Ahead of a full release of details on May 15, European researchers and the EFF are providing an early warning that messages encoded with PGP/GPG and S/MIME are vulnerable to a set of serious security vulnerabilities — an issue impacting over 20 email clients. As there are “currently no reliable fixes for the vulnerability,” the researchers are advising users to immediately disable the encryption within individual email clients and use other methods to send their secure data for now.
While the exploits are quite technical in nature, they fall into two categories: “Direct Exfiltration” and a “CBC/CFB Gadget Attack.” Direct Exfiltration affects Apple’s macOS and iOS Mail clients, as well as Mozilla’s Thunderbird, enabling an attacker to send an email that automatically decodes and shares a victim’s encrypted message content in a reply.
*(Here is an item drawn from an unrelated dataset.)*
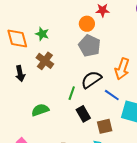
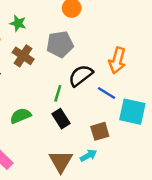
gray pentagon: (89, 46) -> (60, 44), moved, turned -30
black rectangle: (83, 114) -> (61, 119), moved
Researchers believe a simple patch will be able to address this issue, though it’s presently quite easy to exploit.
By comparison, the Gadget Attack affects a much wider variety of mail clients, including Microsoft’s Outlook, but ranges in efficacy based on whether it’s used against PGP or S/MIME encryption. Against PGP, it apparently works only once per three attempts, but against S/MIME, a single email can crack up to 500 messages at once. While the researchers say each mail client vendor can come up with individual mitigations, they suggest that the underlying specification for OpenPGP and S/MIME will need to be fixed over the long term.
For the time being, the EFF urges users of mail clients to follow these guides to temporarily disable PGP and S/MIME email encryption, as doing so will prevent attackers being able to use the exploits to decrypt and gain access to private emails:
Additional information is expected to be published tomorrow at 12:00 a.m. Pacific. Modern mail clients will likely begin to receive individual patches to address the vulnerability over the next few days.
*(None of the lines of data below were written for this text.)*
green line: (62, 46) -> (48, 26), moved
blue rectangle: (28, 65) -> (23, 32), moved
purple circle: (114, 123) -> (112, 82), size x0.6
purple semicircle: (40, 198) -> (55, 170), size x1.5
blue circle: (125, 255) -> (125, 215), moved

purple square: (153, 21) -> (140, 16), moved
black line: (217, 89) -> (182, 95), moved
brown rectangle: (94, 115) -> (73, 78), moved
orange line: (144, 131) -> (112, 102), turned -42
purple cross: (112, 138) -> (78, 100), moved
Updated May 24 at 5:38 a.m. Pacific: Members of the PGP team have pushed back on the claims that PGP itself is broken or vulnerable, issuing statements that while the listed apps have issues, PGP is fine.
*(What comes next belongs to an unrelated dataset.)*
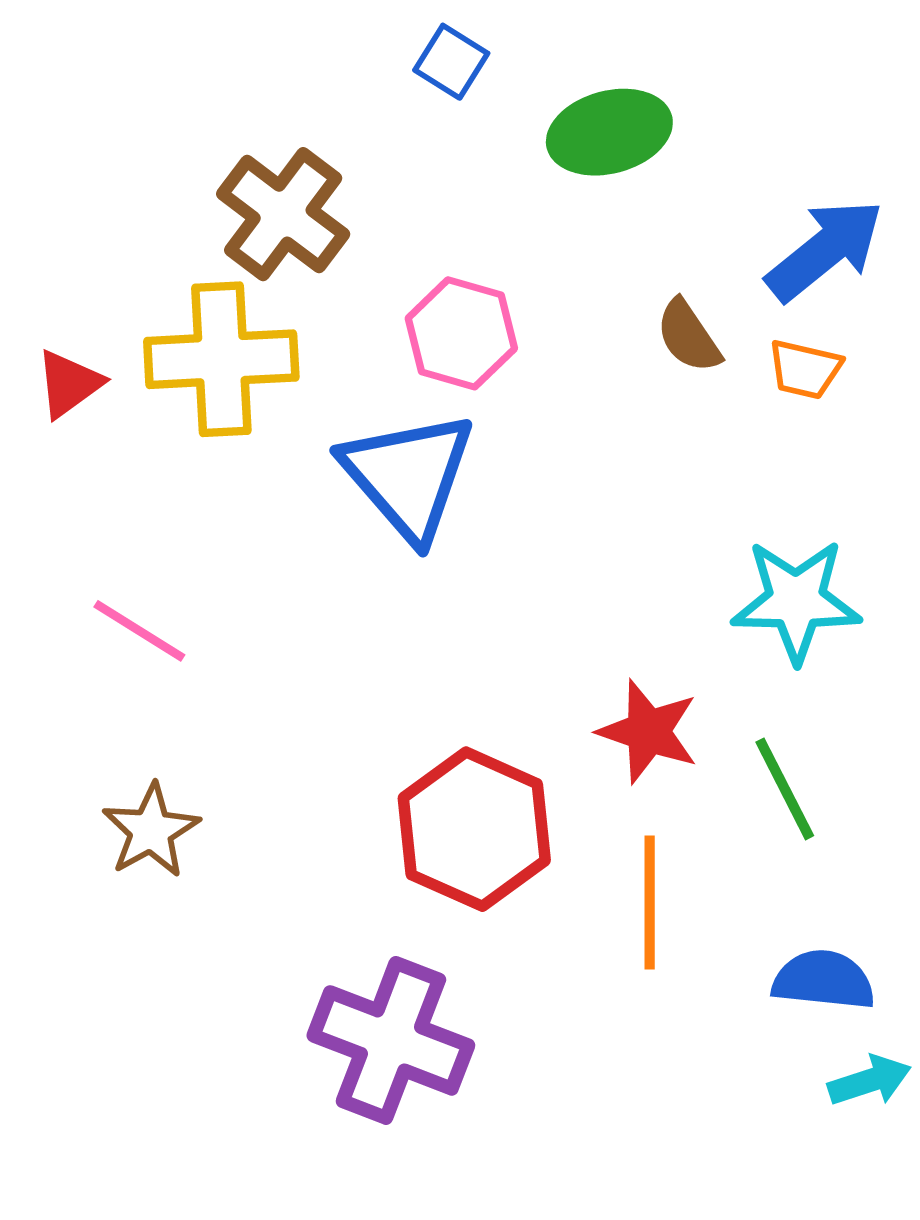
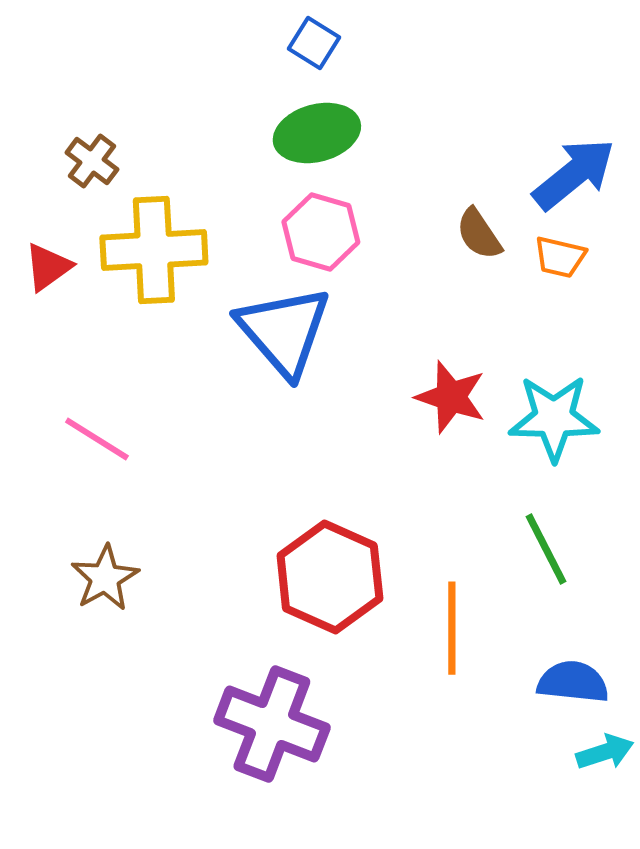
green ellipse: (609, 132) -> (317, 133), moved
brown cross: (283, 214) -> (92, 161), moved, size x0.6
red star: (648, 731) -> (451, 397), moved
“EFF recommended that users disable PGP plugins or stop using PGP altogether,” the PGP team said in a statement. “This is akin to saying, ‘Some locks can be broken; therefore we must remove all doors.’ This is particularly dangerous because it can put at risk individuals who rely on PGP encryption for security.” PGP’s recommendations include updating to the latest PGP version, and ensuring “everyone you communicate with” is using an unaffected PGP implementation.